- [TASK STATEMENT]:
All of the data is to be set down again without alteration.

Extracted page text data
★ ★ ★
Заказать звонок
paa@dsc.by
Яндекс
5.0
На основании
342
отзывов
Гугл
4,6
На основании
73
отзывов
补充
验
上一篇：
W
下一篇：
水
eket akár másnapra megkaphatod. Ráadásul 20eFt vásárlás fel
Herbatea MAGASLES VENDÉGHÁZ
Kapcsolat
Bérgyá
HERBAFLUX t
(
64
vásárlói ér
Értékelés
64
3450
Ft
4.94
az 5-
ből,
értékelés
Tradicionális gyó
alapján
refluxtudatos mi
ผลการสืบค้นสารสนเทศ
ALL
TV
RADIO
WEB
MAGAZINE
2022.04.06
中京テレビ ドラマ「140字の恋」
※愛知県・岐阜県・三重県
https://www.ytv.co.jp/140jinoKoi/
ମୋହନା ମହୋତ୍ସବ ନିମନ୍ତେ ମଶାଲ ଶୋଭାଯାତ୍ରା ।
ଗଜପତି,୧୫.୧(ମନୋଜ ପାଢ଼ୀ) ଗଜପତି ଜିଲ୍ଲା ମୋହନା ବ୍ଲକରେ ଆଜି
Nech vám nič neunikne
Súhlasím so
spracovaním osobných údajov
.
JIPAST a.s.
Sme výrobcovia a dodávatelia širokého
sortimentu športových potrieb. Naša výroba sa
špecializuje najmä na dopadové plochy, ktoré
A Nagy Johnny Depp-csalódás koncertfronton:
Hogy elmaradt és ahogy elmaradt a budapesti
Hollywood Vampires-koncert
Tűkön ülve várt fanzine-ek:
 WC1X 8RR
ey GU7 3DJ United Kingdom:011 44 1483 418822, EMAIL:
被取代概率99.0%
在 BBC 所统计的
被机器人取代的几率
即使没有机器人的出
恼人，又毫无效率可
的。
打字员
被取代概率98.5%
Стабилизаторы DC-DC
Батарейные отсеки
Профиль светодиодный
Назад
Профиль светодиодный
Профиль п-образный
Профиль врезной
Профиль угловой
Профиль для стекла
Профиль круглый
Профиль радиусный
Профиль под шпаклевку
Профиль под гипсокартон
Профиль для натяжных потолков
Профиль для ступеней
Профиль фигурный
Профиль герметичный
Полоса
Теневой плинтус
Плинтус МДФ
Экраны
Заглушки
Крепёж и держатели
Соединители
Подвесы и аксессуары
★ ★ ★
- [RESPONSE]:
Заказать звонок
paa@dsc.by
Яндекс
5.0
На основании
342
отзывов
Гугл
4,6
На основании
73
отзывов
补充
验
上一篇：
W
下一篇：
水
eket akár másnapra megkaphatod. Ráadásul 20eFt vásárlás fel
Herbatea MAGASLES VENDÉGHÁZ
Kapcsolat
Bérgyá
HERBAFLUX t
(
64
vásárlói ér
Értékelés
64
3450
Ft
4.94
az 5-
ből,
értékelés
Tradicionális gyó
alapján
refluxtudatos mi
ผลการสืบค้นสารสนเทศ
ALL
TV
RADIO
WEB
MAGAZINE
2022.04.06
中京テレビ ドラマ「140字の恋」
※愛知県・岐阜県・三重県
https://www.ytv.co.jp/140jinoKoi/
ମୋହନା ମହୋତ୍ସବ ନିମନ୍ତେ ମଶାଲ ଶୋଭାଯାତ୍ରା ।
ଗଜପତି,୧୫.୧(ମନୋଜ ପାଢ଼ୀ) ଗଜପତି ଜିଲ୍ଲା ମୋହନା ବ୍ଲକରେ ଆଜି
Nech vám nič neunikne
Súhlasím so
spracovaním osobných údajov
.
JIPAST a.s.
Sme výrobcovia a dodávatelia širokého
sortimentu športových potrieb. Naša výroba sa
špecializuje najmä na dopadové plochy, ktoré
A Nagy Johnny Depp-csalódás koncertfronton:
Hogy elmaradt és ahogy elmaradt a budapesti
Hollywood Vampires-koncert
Tűkön ülve várt fanzine-ek:
 WC1X 8RR
ey GU7 3DJ United Kingdom:011 44 1483 418822, EMAIL:
被取代概率99.0%
在 BBC 所统计的
被机器人取代的几率
即使没有机器人的出
恼人，又毫无效率可
的。
打字员
被取代概率98.5%
Стабилизаторы DC-DC
Батарейные отсеки
Профиль светодиодный
Назад
Профиль светодиодный
Профиль п-образный
Профиль врезной
Профиль угловой
Профиль для стекла
Профиль круглый
Профиль радиусный
Профиль под шпаклевку
Профиль под гипсокартон
Профиль для натяжных потолков
Профиль для ступеней
Профиль фигурный
Профиль герметичный
Полоса
Теневой плинтус
Плинтус МДФ
Экраны
Заглушки
Крепёж и держатели
Соединители
Подвесы и аксессуары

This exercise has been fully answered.